(Saved entries)
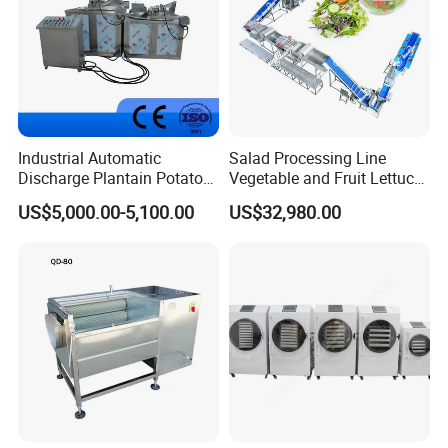
Industrial Automatic
Salad Processing Line
Discharge Plantain Potato
Vegetable and Fruit Lettuce
Chips Beans Meat Chicken
Cabbage Cutting Washing
US$5,000.00-5,100.00
US$32,980.00
Snacks Food Batch Frying
Cleaning Slicing Dewatering
Machine Fryer with Gas
Machine
Heat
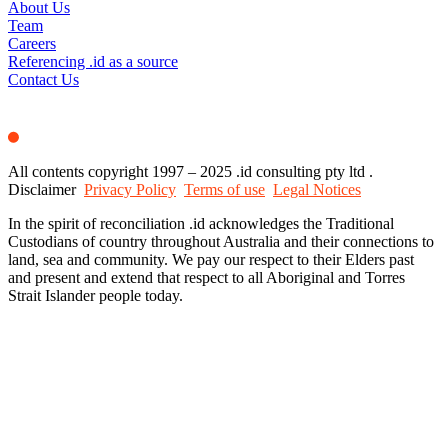
About Us
Team
Careers
Referencing .id as a source
Contact Us
All contents copyright 1997 – 2025 .id consulting pty ltd .
Disclaimer
Privacy Policy
Terms of use
Legal Notices
In the spirit of reconciliation .id acknowledges the Traditional
Custodians of country throughout Australia and their connections to
land, sea and community. We pay our respect to their Elders past
and present and extend that respect to all Aboriginal and Torres
Strait Islander people today.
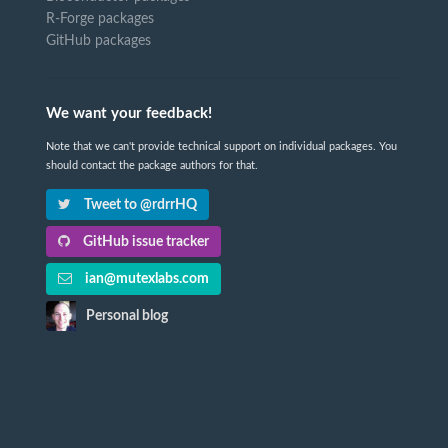
R-Forge packages
GitHub packages
We want your feedback!
Note that we can't provide technical support on individual packages. You
should contact the package authors for that.
Tweet to @rdrrHQ
GitHub issue tracker
ian@mutexlabs.com
Personal blog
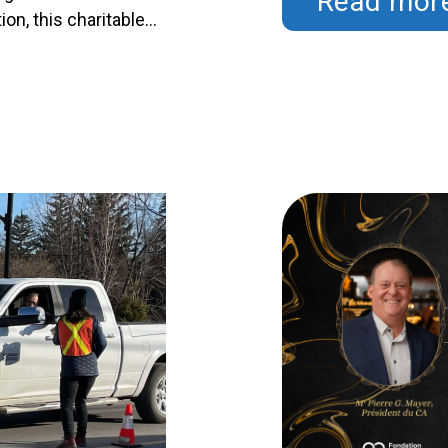
Read mor
Continued
on, this charitable
 of 16 prizes totaling
ing healthcare in our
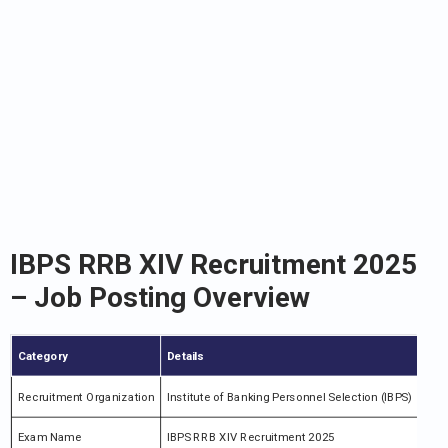
IBPS RRB XIV Recruitment 2025
– Job Posting Overview
Category
Details
Recruitment Organization
Institute of Banking Personnel Selection (IBPS)
Exam Name
IBPS RRB XIV Recruitment 2025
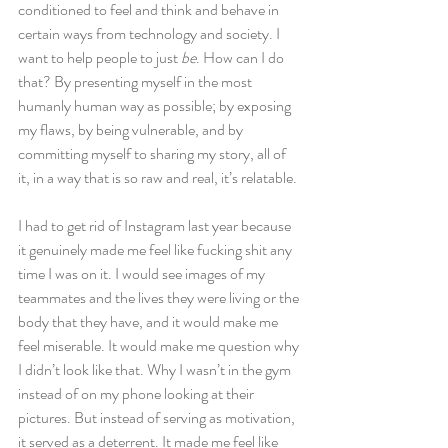
conditioned to feel and think and behave in 
certain ways from technology and society. I 
want to help people to just
 be
. How can I do 
that? By presenting myself in the most 
humanly human way as possible; by exposing 
my flaws, by being vulnerable, and by 
committing myself to sharing my story, all of 
it, in a way that is so raw and real, it’s relatable.
I had to get rid of Instagram last year because 
it genuinely made me feel like fucking shit any 
time I was on it. I would see images of my 
teammates and the lives they were living or the 
body that they have, and it would make me 
feel miserable. It would make me question why 
I didn’t look like that. Why I wasn’t in the gym 
instead of on my phone looking at their 
pictures. But instead of serving as motivation, 
it served as a deterrent. It made me feel like 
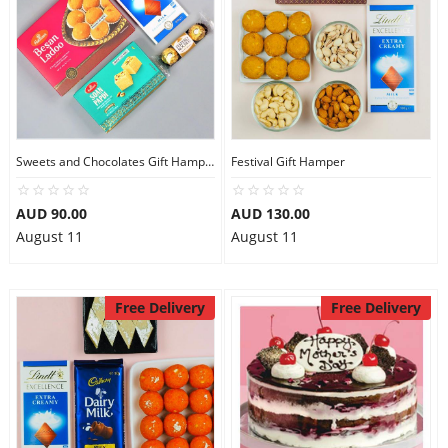
Sweets and Chocolates Gift Hamper
Festival Gift Hamper
AUD 90.00
AUD 130.00
August 11
August 11
Free Delivery
Free Delivery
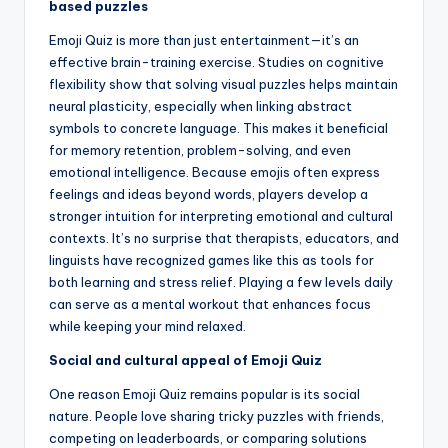
based puzzles
Emoji Quiz is more than just entertainment—it’s an
effective brain-training exercise. Studies on cognitive
flexibility show that solving visual puzzles helps maintain
neural plasticity, especially when linking abstract
symbols to concrete language. This makes it beneficial
for memory retention, problem-solving, and even
emotional intelligence. Because emojis often express
feelings and ideas beyond words, players develop a
stronger intuition for interpreting emotional and cultural
contexts. It’s no surprise that therapists, educators, and
linguists have recognized games like this as tools for
both learning and stress relief. Playing a few levels daily
can serve as a mental workout that enhances focus
while keeping your mind relaxed.
Social and cultural appeal of Emoji Quiz
One reason Emoji Quiz remains popular is its social
nature. People love sharing tricky puzzles with friends,
competing on leaderboards, or comparing solutions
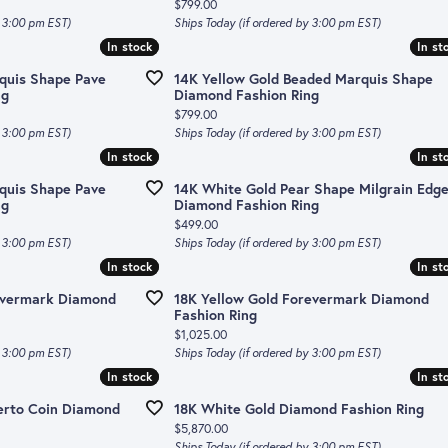
Price:
$799.00
y 3:00 pm EST)
Ships Today (if ordered by 3:00 pm EST)
In stock
In stock
In st
In st
quis Shape Pave
14K Yellow Gold Beaded Marquis Shape
ng
Diamond Fashion Ring
Price:
$799.00
y 3:00 pm EST)
Ships Today (if ordered by 3:00 pm EST)
In stock
In stock
In st
In st
quis Shape Pave
14K White Gold Pear Shape Milgrain Edg
ng
Diamond Fashion Ring
Price:
$499.00
y 3:00 pm EST)
Ships Today (if ordered by 3:00 pm EST)
In stock
In stock
In st
In st
evermark Diamond
18K Yellow Gold Forevermark Diamond
Fashion Ring
Price:
$1,025.00
y 3:00 pm EST)
Ships Today (if ordered by 3:00 pm EST)
In stock
In stock
In st
In st
erto Coin Diamond
18K White Gold Diamond Fashion Ring
Price:
$5,870.00
Ships Today (if ordered by 3:00 pm EST)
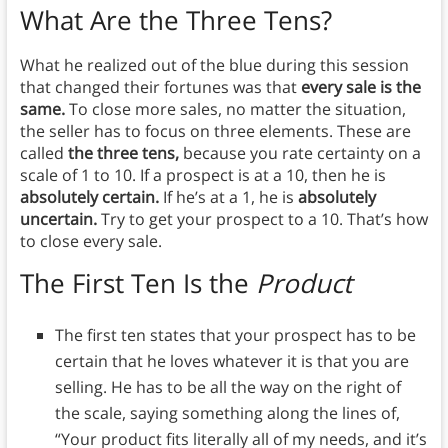
What Are the Three Tens?
What he realized out of the blue during this session
that changed their fortunes was that
every sale is the
same.
To close more sales, no matter the situation,
the seller has to focus on three elements. These are
called
the three tens,
because you rate certainty on a
scale of 1 to 10. If a prospect is at a 10, then he is
absolutely certain.
If he’s at a 1, he is
absolutely
uncertain.
Try to get your prospect to a 10. That’s how
to close every sale.
The First Ten Is the
Product
The first ten states that your prospect has to be
certain that he loves whatever it is that you are
selling. He has to be all the way on the right of
the scale, saying something along the lines of,
“Your product fits literally all of my needs, and it’s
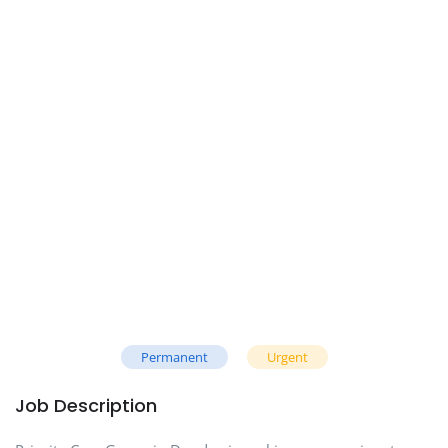
Permanent
Urgent
Job Description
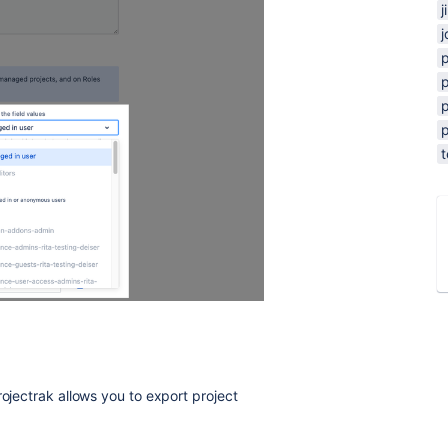
j
j
p
p
p
rojectrak allows you to export project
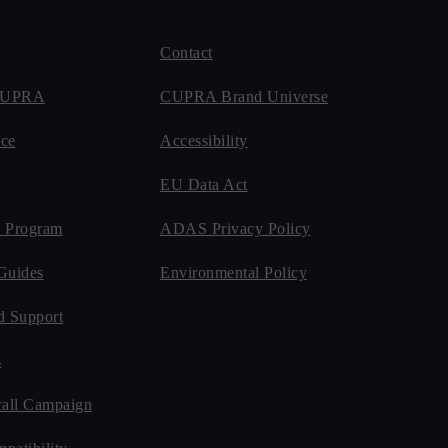
Contact
 CUPRA
CUPRA Brand Universe
ce
Accessibility
EU Data Act
 Program
ADAS Privacy Policy
Guides
Environmental Policy
d Support
s
all Campaign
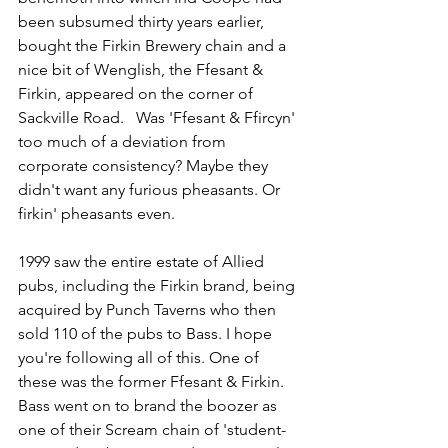
been subsumed thirty years earlier, 
bought the Firkin Brewery chain and a 
nice bit of Wenglish, the Ffesant & 
Firkin, appeared on the corner of 
Sackville Road.   Was 'Ffesant & Ffircyn' 
too much of a deviation from 
corporate consistency? Maybe they 
didn't want any furious pheasants. Or 
firkin' pheasants even.
1999 saw the entire estate of Allied 
pubs, including the Firkin brand, being 
acquired by Punch Taverns who then 
sold 110 of the pubs to Bass. I hope 
you're following all of this. One of 
these was the former Ffesant & Firkin. 
Bass went on to brand the boozer as 
one of their Scream chain of 'student-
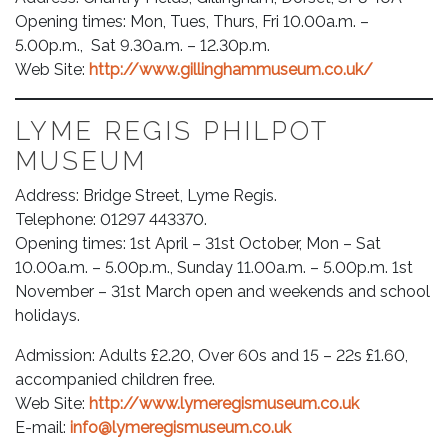
Opening times: Mon, Tues, Thurs, Fri 10.00a.m. –
5.00p.m., Sat 9.30a.m. – 12.30p.m.
Web Site:
http://www.gillinghammuseum.co.uk/
LYME REGIS PHILPOT
MUSEUM
Address: Bridge Street, Lyme Regis.
Telephone: 01297 443370.
Opening times: 1st April – 31st October, Mon – Sat
10.00a.m. – 5.00p.m., Sunday 11.00a.m. – 5.00p.m. 1st
November – 31st March open and weekends and school
holidays.
Admission: Adults £2.20, Over 60s and 15 – 22s £1.60,
accompanied children free.
Web Site:
http://www.lymeregismuseum.co.uk
E-mail:
info@lymeregismuseum.co.uk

_WHAT YOU HAVE TO DO_
Scan the records above and report every line with the string "from".

_SOLVED EXERCISE_
certain ways from technology and society. I 
too much of a deviation from 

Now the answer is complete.